Here is the short version of what happened. In December 2025, the stock fell more than 11% in a single session after the company guided to 13% to 15% constant-currency revenue growth for fiscal 2026, which was materially lower than the 20%, 21%, and 16% reported revenue growth in the three prior years. Investors hated the deceleration. They sold the stock like it was a broken growth name. It is not.

Birkenstock’s business is vertically integrated, with 95% of production in Germany, and carries gross margins of approximately 59%. The moat is real. There are not many consumer brands that can raise prices 2.5 times the tariff cost and expect their customers to absorb it. Birkenstock is one of them.

The tariff story is the biggest misread. Sensitivity to U.S. tariffs is expected to create roughly a 100 basis point gross margin hit in fiscal 2026, with FX headwinds adding another 300 to 350 basis points of revenue drag. Those numbers are ugly on a spreadsheet. But they are also finite. If the dollar weakens from current levels, or if U.S.-EU tariff friction eases at all, Birkenstock’s reported numbers could re-accelerate without any change in underlying demand.

The APAC region grew at roughly 31% in fiscal 2025 and 28% in Q1 of fiscal 2026. That is the growth engine most people are not paying attention to. Management is targeting 40 new company-owned retail stores globally in fiscal 2026, with the direct-to-consumer channel currently at 38% of sales and a long-term target of 45% to 50%. Higher DTC mix means better margins, more customer data, and less dependence on wholesale distribution decisions.

The closed-toe product is the other piece of the puzzle. The Boston clog and other closed-toe shoes now represent 38% of revenue, up 500 basis points year over year. That matters because it reduces the business’s historical seasonality, which was the most legitimate knock on the model for years. If you could only buy Birkenstocks in warm weather, the revenue profile was lumpy. That is changing.

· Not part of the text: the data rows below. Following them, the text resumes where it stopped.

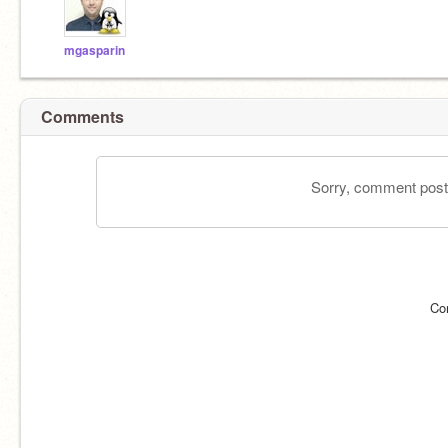
mgasparin
Comments
Sorry, comment postin
Co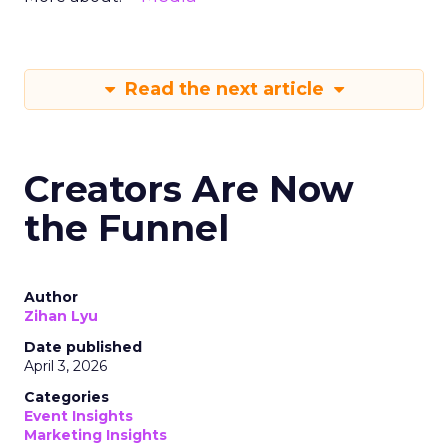
Read the next article
Creators Are Now
the Funnel
Author
Zihan Lyu
Date published
April 3, 2026
Categories
Event Insights
Marketing Insights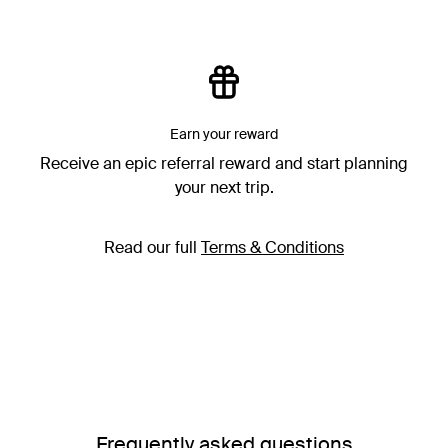
Earn your reward
Receive an epic referral reward and start planning
your next trip.
Read our full
Terms & Conditions
Frequently asked questions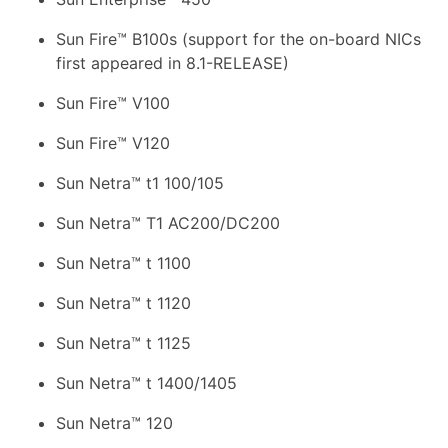
Sun Fire™ B100s (support for the on-board NICs
first appeared in 8.1-RELEASE)
Sun Fire™ V100
Sun Fire™ V120
Sun Netra™ t1 100/105
Sun Netra™ T1 AC200/DC200
Sun Netra™ t 1100
Sun Netra™ t 1120
Sun Netra™ t 1125
Sun Netra™ t 1400/1405
Sun Netra™ 120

One thing worth flagging: simply based on a fair-value analysis, the stock is currently trading roughly 22% below one estimate of intrinsic value, and analysts give it a consensus Buy rating. That does not make it a sure thing. Consumer spending is soft, FX headwinds are real, and the FY2026 guide already reset expectations to a lower level.

What the market is missing is the durability argument. This brand has existed for 250 years. It survived multiple recessions, fashion cycles, and a period in the 1980s when wearing Birkenstocks was social suicide. There are very few brands that can claim 250 years of heritage, sell footwear for $150, and maintain margins that exceed those of most luxury names. The question is not whether the brand is durable. The question is whether the current price reflects that durability fairly. Right now, it probably does not.